Butcher Boy- Virginia Ransom (KY-WV) 1917 Cox B

Butcher Boy- Virginia Ransom (KY-WV) 1917 Cox B

 [From John Harrington Cox, Folk Songs of the South, 1925. His notes follow. Cox's notes follow. Cox's notes are not accurate since he didn't know all the underlying broadsides. His attribution of Sweet William and Sheffield Park as sources are wrong (although there are some shared stanzas) and "Squire's Daughter" is a poor source for suicide stanzas.

This version dates back well into the 1800s and is similar to, or based on, the 1860s print versions.

R. Matteson 2017]


THE BUTCHER BOY

Three variants have been found in West Virginia, none of them perfect. Jersey City, New York City, and London City claim in turn this famous butcher boy. "The Butcher Boy" is made up of modified extracts from (1) "Sheffield Park";[1] (2) "The Squire's Daughter"[2] (called also "The Cruel Father, or, Deceived Maid"[3] ); (3) "A Brisk Young Sailor" (or its abbreviated version, "There is an alehouse in yonder town"[4]); and (4) "Sweet William" ("The Sailor Boy"[5]). To (1) it owes stanzas 1 and 4; to (2), stanzas 6 and 7; 1 and 2 to (3), stanzas 2, 3, and 8; to (4), stanza 5. For American texts and for references, British and American, see Journal, xxix, 169; xxxi, 73; xxxv, 360; Pound, No. 24; Lomax, p. 397 ("Rambling Boy"); Minish MS., 111, 49.

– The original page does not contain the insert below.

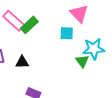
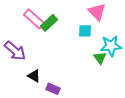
black triangle: (22, 62) -> (34, 76), moved, turned 32

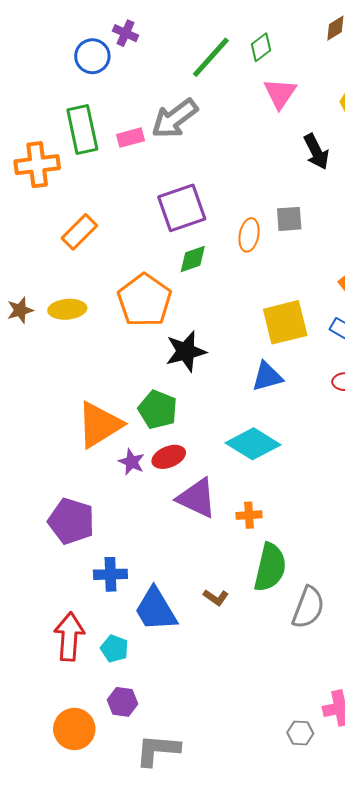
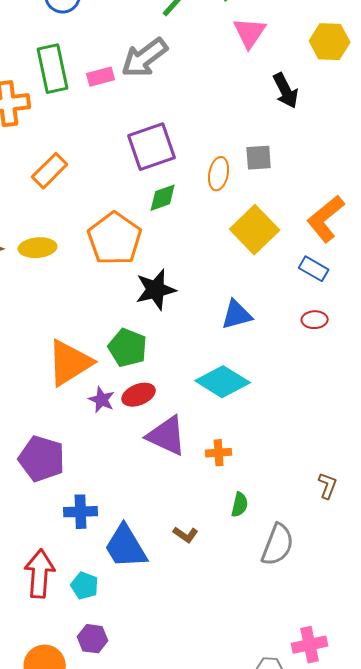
yellow square: (285, 322) -> (255, 230), moved, turned -30
green semicircle: (270, 567) -> (240, 505), size x0.5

B. "The Butcher Boy." Communicated by Professor C. E. Haworth, Huntington, Cabell County, 1917; obtained from Miss Virginia Ransom, who got it from a woman servant who had lived in Kentucky.

1 In New York City used to dwell
A butcher boy I loved so well;
He courted me my life away,
And then with me he would not stay.

2 There was a strange girl in that town,
My love he goes and sits him down,
And takes that strange girl on his knee,
And tells to her what he won't tell me.

3 O Grace[6], O Grace, I'll tell you why :
Because she has more gold than I;
Gold will rust and silver fly,
And then she'll be poor as I.

4 She ran upstairs to fix her bed,
And nothing to her ma she said.
'And when her father he came home" (De Marsan)[7].

5 They went upstairs and went and looked,
They found her hanging by a rope;
They took and cut her down,
And in her bosom these words they found :

6 "Go dig my grave both long and deep,
And place marble stones at my head and feet,
And across my breast place a turtle dove,
To show this world I died for love."
________________
Footnotes:

1 Broadsides (Catnach; Jackson & Son, Birmingham); Gillington, Eight Hampshire Folk-Songs, p. 14.
2 Broadside (W. Shelmerdine & Co., Manchester).
3 Slip without imprint (eighteenth or early nineteenth century).
4 See p. 427. s See p. 353.
5. [missing]
6. in UK "A grief a grief"
7. Added by Cox from broadside. That line (3rd) should be removed.